> [WHAT THIS TASK INVOLVES]: How many lines in the records below contain the word "PAIENT"? State that number and nothing more.

> [DATA TO USE]:
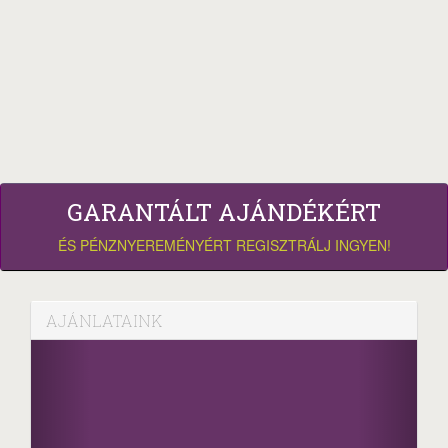
GARANTÁLT AJÁNDÉKÉRT
ÉS PÉNZNYEREMÉNYÉRT REGISZTRÁLJ INGYEN!
AJÁNLATAINK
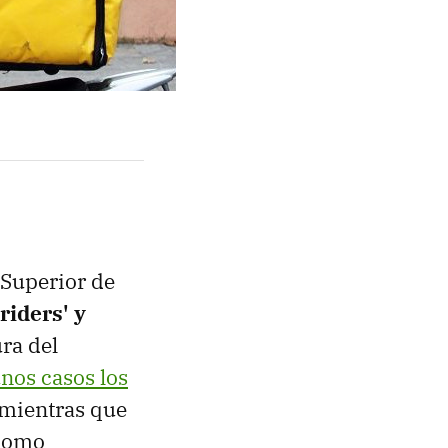
 Superior de
riders' y
ura del
nos casos los
 mientras que
 como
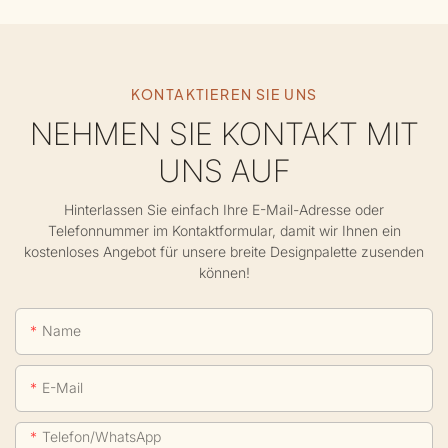
KONTAKTIEREN SIE UNS
NEHMEN SIE KONTAKT MIT
UNS AUF
Hinterlassen Sie einfach Ihre E-Mail-Adresse oder
Telefonnummer im Kontaktformular, damit wir Ihnen ein
kostenloses Angebot für unsere breite Designpalette zusenden
können!
Name
E-Mail
Telefon/WhatsApp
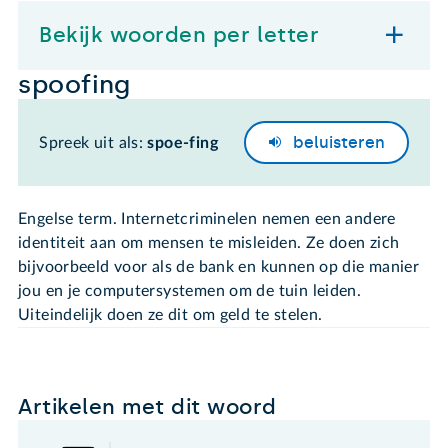
Bekijk woorden per letter
spoofing
beluisteren
Spreek uit als:
spoe-fing
Engelse term. Internetcriminelen nemen een andere
identiteit aan om mensen te misleiden. Ze doen zich
bijvoorbeeld voor als de bank en kunnen op die manier
jou en je computersystemen om de tuin leiden.
Uiteindelijk doen ze dit om geld te stelen.
Artikelen met dit woord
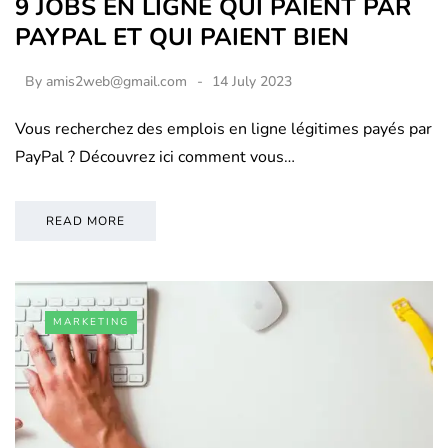
9 JOBS EN LIGNE QUI PAIENT PAR
PAYPAL ET QUI PAIENT BIEN
By
amis2web@gmail.com
14 July 2023
Vous recherchez des emplois en ligne légitimes payés par
PayPal ? Découvrez ici comment vous…
READ MORE
MARKETING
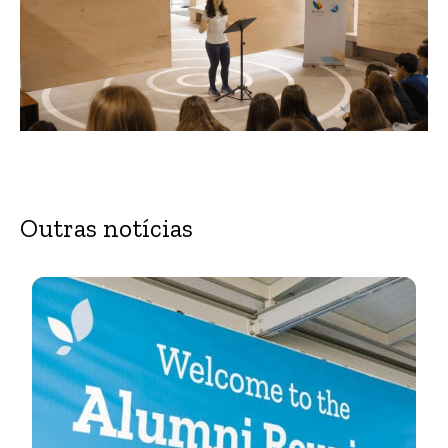
Outras notícias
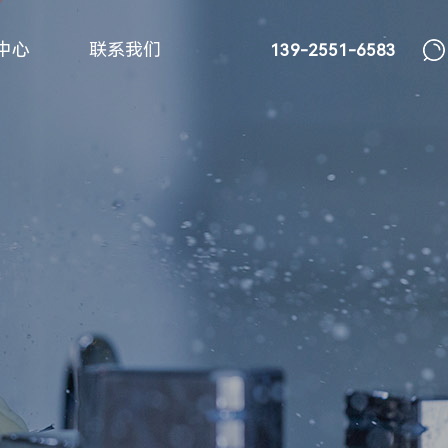
中心
联系我们
139-2551-6583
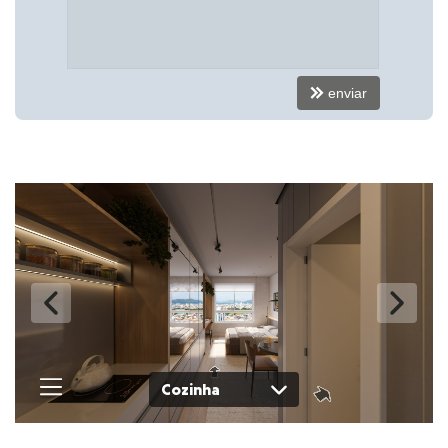
Lavanderia Coletiva
Sala de Reunião
Hall Decorado e Mobiliado
Estar Social
Acessibilidade para PNE
enviar
Endereço:
Rua Heitor Liberato
São João
Itajaí /
SC
ver mapa abaixo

> [RESULT OF THE EXERCISE]: 2